My Take | Taiwan politics helped change Lam’s mind over extradition bill
- Leader was likely to have been made aware of Beijing’s alarm that her debacle in Hong Kong was being turned into major political capital for Tsai Ing-wen
Until recently, if you wanted to know what was really happening in Hong Kong, you needed to ask: what would Beijing do?
Now, though, Taiwan may have become another key variable in the equation. The road that led to Chief Executive Carrie Lam Cheng Yuet-ngor’s abrupt switch from taking a hard line to accommodation over the extradition bill – now suspended indefinitely – might have gone through Taipei!
While Hong Kong people hit the streets in protest against the government’s contentious bill, followed by pitched battles with police, Taiwan’s two main parties were holding their own primaries for the presidential election in January.
Incumbent Tsai Ing-wen of the independence-minded Democratic Progressive Party was widely assumed to be a spent force just a few months ago. Now, she is the front runner, not only for her own party, but against once-popular rivals from the Kuomintang. She was quick to show support for Hong Kong protesters and use the city to portray everything that was wrong with “one country two systems” – a concept that Beijing hopes to use to unify with Taiwan.
Hong Kong’s mass protests were a timely gift from heaven that contributed mightily to her unexpected lead in the latest poll.

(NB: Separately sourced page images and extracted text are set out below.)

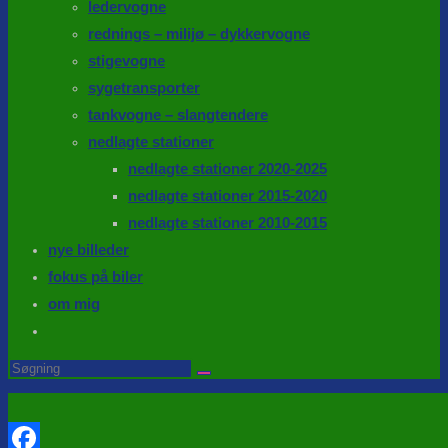
ledervogne
rednings – milijø – dykkervogne
stigevogne
sygetransporter
tankvogne – slangtendere
nedlagte stationer
nedlagte stationer 2020-2025
nedlagte stationer 2015-2020
nedlagte stationer 2010-2015
nye billeder
fokus på biler
om mig
Toggle
website
Search
this
search
website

In the primary, Tsai beat DPP rival and former premier William Lai Ching-te by 9 percentage points. The DPP poll also claimed to find that Tsai outstripped Kuomintang’s Kaohsiung Mayor Han Kuo-yu and independent Taipei Mayor Ko Wen-je by double-digit percentage points. However, Lai’s numbers only put him slightly ahead of Han and Ko. The results were a profound shock to Beijing.